The keys to the house

The keys to the house

Where I’m from, the only people who had the keys to the house were the people paying the mortgage or finding the rent.

There were no latch key kids in a culture which was happy to let you wait on the doorstep until a head of the household came home to let you in with The Keys To The House. And it was like that. All initial caps and bold font so you were left in no doubt as to the import of what that meant.

Once in for the night, there was also the ritual of closing the house up until morning. Meaning no-one left or came into the house without a police warrant or a damned good reason as to why that front door had been opened before it had any business doing so. Bear in mind if you were a kid (under the age of 33), there were no good reasons.

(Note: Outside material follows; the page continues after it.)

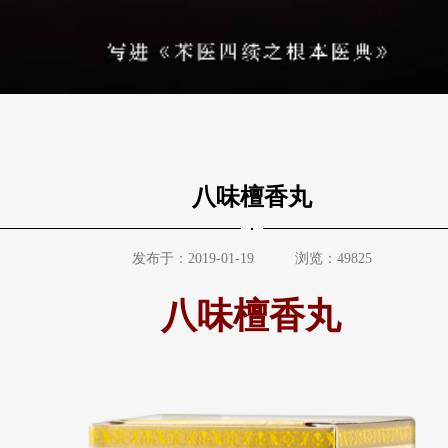
八味檀香丸
发布于：2019-01-19
浏览：49825
八味檀香丸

This is perhaps why I have struggled to let a more enlightened generation have at the keys to the house in my household. It’s not that my kids are stupid or irresponsible, it’s just another thing to worry about going wrong.

Take the modern sleepover (non-existent in my childhood home) and the year I woke up one morning to ask my children where the child who had spent the night on a sleepover was. He was sleeping awfully late even for a tired child.

“Oh, he left.”

“What do you mean he left? Left when?”

“In the night. He was homesick for his dad, so he left.”

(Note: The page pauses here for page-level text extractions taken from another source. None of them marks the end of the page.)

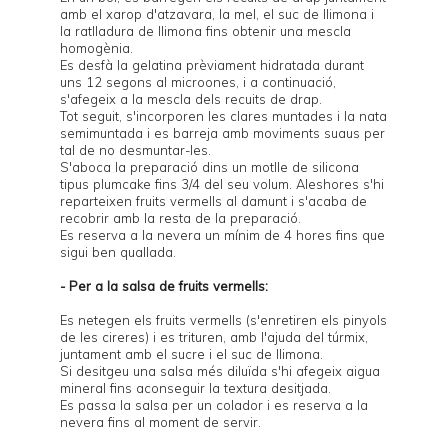
amb el xarop d'atzavara, la mel, el suc de llimona i
la ratlladura de llimona fins obtenir una mescla
homogènia.
Es desfà la gelatina prèviament hidratada durant
uns 12 segons al microones, i a continuació,
s'afegeix a la mescla dels recuits de drap.
Tot seguit, s'incorporen les clares muntades i la nata
semimuntada i es barreja amb moviments suaus per
tal de no desmuntar-les.
S'aboca la preparació dins un motlle de silicona
tipus plumcake fins 3/4 del seu volum. Aleshores s'hi
reparteixen fruits vermells al damunt i s'acaba de
recobrir amb la resta de la preparació.
Es reserva a la nevera un mínim de 4 hores fins que
sigui ben quallada.
- Per a la salsa de fruits vermells:
Es netegen els fruits vermells (s'enretiren els pinyols
de les cireres) i es trituren, amb l'ajuda del túrmix,
juntament amb el sucre i el suc de llimona.
Si desitgeu una salsa més diluïda s'hi afegeix aigua
mineral fins aconseguir la textura desitjada.
Es passa la salsa per un colador i es reserva a la
nevera fins al moment de servir.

Is there a greater terror than your child going missing? Yes, someone else’s child going missing who is in your care. Thankfully nothing bad had befallen the little boy – although it might have been touch and go had I got hold of him first.

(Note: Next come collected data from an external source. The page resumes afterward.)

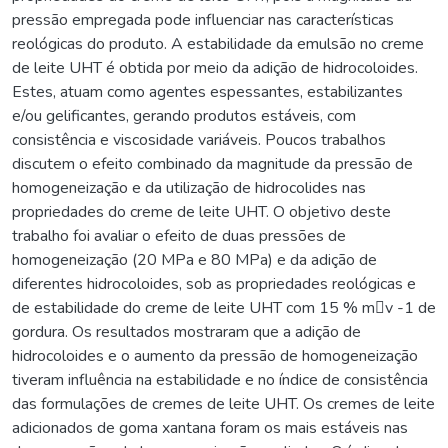
pressão empregada pode influenciar nas características
reológicas do produto. A estabilidade da emulsão no creme
de leite UHT é obtida por meio da adição de hidrocoloides.
Estes, atuam como agentes espessantes, estabilizantes
e/ou gelificantes, gerando produtos estáveis, com
consistência e viscosidade variáveis. Poucos trabalhos
discutem o efeito combinado da magnitude da pressão de
homogeneização e da utilização de hidrocolides nas
propriedades do creme de leite UHT. O objetivo deste
trabalho foi avaliar o efeito de duas pressões de
homogeneização (20 MPa e 80 MPa) e da adição de
diferentes hidrocoloides, sob as propriedades reológicas e
de estabilidade do creme de leite UHT com 15 % mv -1 de
gordura. Os resultados mostraram que a adição de
hidrocoloides e o aumento da pressão de homogeneização
tiveram influência na estabilidade e no índice de consistência
das formulações de cremes de leite UHT. Os cremes de leite
adicionados de goma xantana foram os mais estáveis nas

Another reason why over the years I have reinforced my childhood ritual of closing the house up for the night. When I announce ‘Okay, kids the house is on lock down’, it doesn’t mean the household is in a hostage situation, it only means that no-one leaves or enters the house without me knowing about it. Okay, a little bit like a hostage situation.

All of that to say, I gave my young people their first set of keys to the house yesterday, and the key fobs on sale at the key cutters spoke to my incredulity at that:

LOL – laugh out loud (hysterically);

OMG – Oh my God, when did my little children get old enough to have the keys to the house; and, yes,

WTF – when the frigging hell did that happen?

One moment we are bringing our children home as babes in arms, and the next…we are giving them the keys to the house.